2. Selection Of The Public Accounting Firm
Item 2 consisted of ratifying the selection of Deloitte & Touche LLP as the independent registered public accounting firm for 2013.
% For | % Against | % Abstain |
---|---|---|
98.5 | 1.2 | 0.3 |
3. Advisory Proposal For Executive Compensation
Item 3 surrounded the advisory proposal to approve executive compensation.
% For | % Against | % Abstain |
---|---|---|
98.2 | 1.3 | 0.5 |
4. Stockholder Proposal For Independent Board Chairman
Item 4 surrounded a stockholder proposal to appoint an independent board chairman.
% For | % Against | % Abstain |
---|---|---|
35.5 | 63.2 | 1.3 |
5. Stockholder Proposal For Executive Stock Retention
Item 5 surrounded a stockholder proposal regarding executive stock retention.
% For | % Against | % Abstain |
---|---|---|
19.0 | 80.0 | 1.0 |
As before, General Motors points out that these are only preliminary voting results, and that the final voting results will be filed on Form 8-K with the U.S. Securities and Exchange Commission and posted to www.gm.com within four business days of May 6th, 2013.
Comments
Akerson as CEO and chairman is reason enough for me to not invest in their stock. How many GM shareholders can be okay with the arrangement–especially with HIM at the helm–baffles me.
As others have recently pointed out elsewhere, GM has not regained market share in the US post bankruptcy, more than one all-new model has sold far below sales expectations, marketing has gone from bad to worse, Europe remains a mess, and his fall back through it all has remained: blame the government. It’s time to take off the rose colored glasses.
Market share does not always equal profit. The days of $10,000 rebates just to get sales numbers are gone. GM had way too many years of major $ losses with their higher market share before the bankruptcy – the more cars they sold, the more money they lost. Build an improved car (example: Cruze vs Cobalt) and people will be willing to pay more.

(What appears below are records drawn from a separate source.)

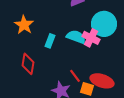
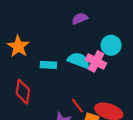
cyan circle: (104, 24) -> (111, 45), size x0.7
cyan rectangle: (50, 41) -> (48, 65), turned 72

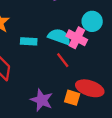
red line: (77, 106) -> (63, 60), moved

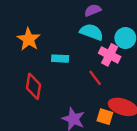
cyan semicircle: (59, 37) -> (91, 32), moved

Precisely. Market share for the sake of market share is a GM 1.0 business strategy. GM 2.0 is all about better cars, better customer experience and interactions, and higher profit:
http://gmauthority.com/blog/2013/01/gm-is-focused-on-profitable-growth-not-pointless-market-share-chasing/
Here’s my question to Clifford: in what way can Akerson or any other chairman (executive or non-executive) improve the automaker’s performance that hasn’t been done or isn’t in progress of being done already?
Can’t stop laughing. Guess Clifford doesn’t like to make money. I have been buying since the IPO. Averaged myself down as the stock declined, now reaping the benefits. At $40, I could liquidate and pay off my house
It’s not worth it. Peace.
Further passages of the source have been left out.